# Your goal
Search the entries below for the word "サイバー攻撃対策" and copy every line where it appears.

Stored data entries:
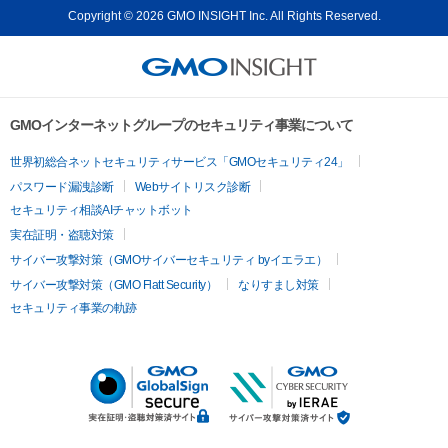
Copyright © 2026 GMO INSIGHT Inc. All Rights Reserved.
GMOインターネットグループのセキュリティ事業について
世界初総合ネットセキュリティサービス「GMOセキュリティ24」
パスワード漏洩診断
Webサイトリスク診断
セキュリティ相談AIチャットボット
実在証明・盗聴対策
サイバー攻撃対策（GMOサイバーセキュリティ byイエラエ）
サイバー攻撃対策（GMO Flatt Security）
なりすまし対策
セキュリティ事業の軌跡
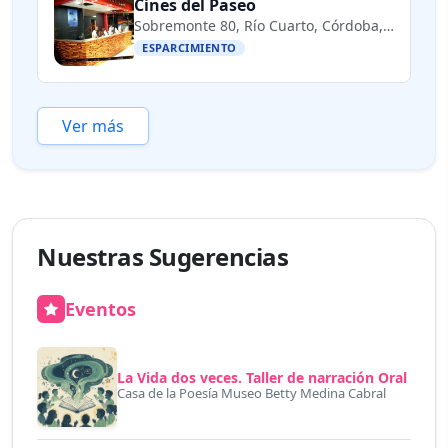
Cines del Paseo
Sobremonte 80, Río Cuarto, Córdoba, Argentina
ESPARCIMIENTO
Ver más
Nuestras Sugerencias
Eventos
La Vida dos veces. Taller de narración Oral
Casa de la Poesía Museo Betty Medina Cabral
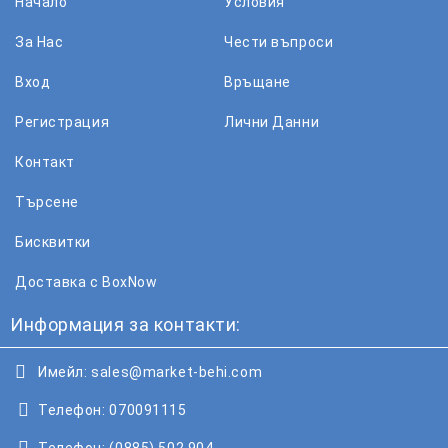
Начало
Условия
За Нас
Чести въпроси
Вход
Връщане
Регистрация
Лични Данни
Контакт
Търсене
Бисквитки
Доставка с BoxNow
Информация за контакти:
Имейл:
sales@market-behi.com
Телефон:
070091115
Телефон:
(0885) 502 904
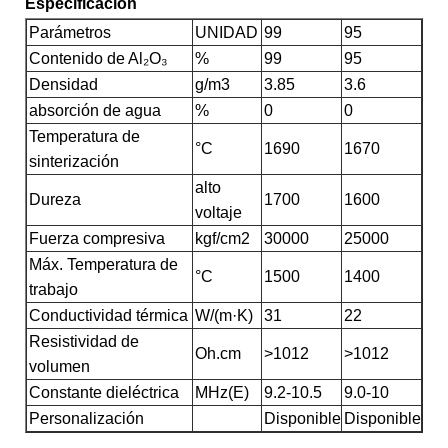
Especificación
Parámetros
UNIDAD
99
95
Contenido de Al₂O₃
%
99
95
Densidad
g/m3
3.85
3.6
absorción de agua
%
0
0
Temperatura de
°C
1690
1670
sinterización
alto
Dureza
1700
1600
voltaje
Fuerza compresiva
kgf/cm2
30000
25000
Máx. Temperatura de
°C
1500
1400
trabajo
Conductividad térmica
W/(m·K)
31
22
Resistividad de
Oh.cm
>1012
>1012
volumen
Constante dieléctrica
MHz(E)
9.2-10.5
9.0-10
Personalización
Disponible
Disponible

# Response to this exercise
サイバー攻撃対策（GMOサイバーセキュリティ byイエラエ）
サイバー攻撃対策（GMO Flatt Security）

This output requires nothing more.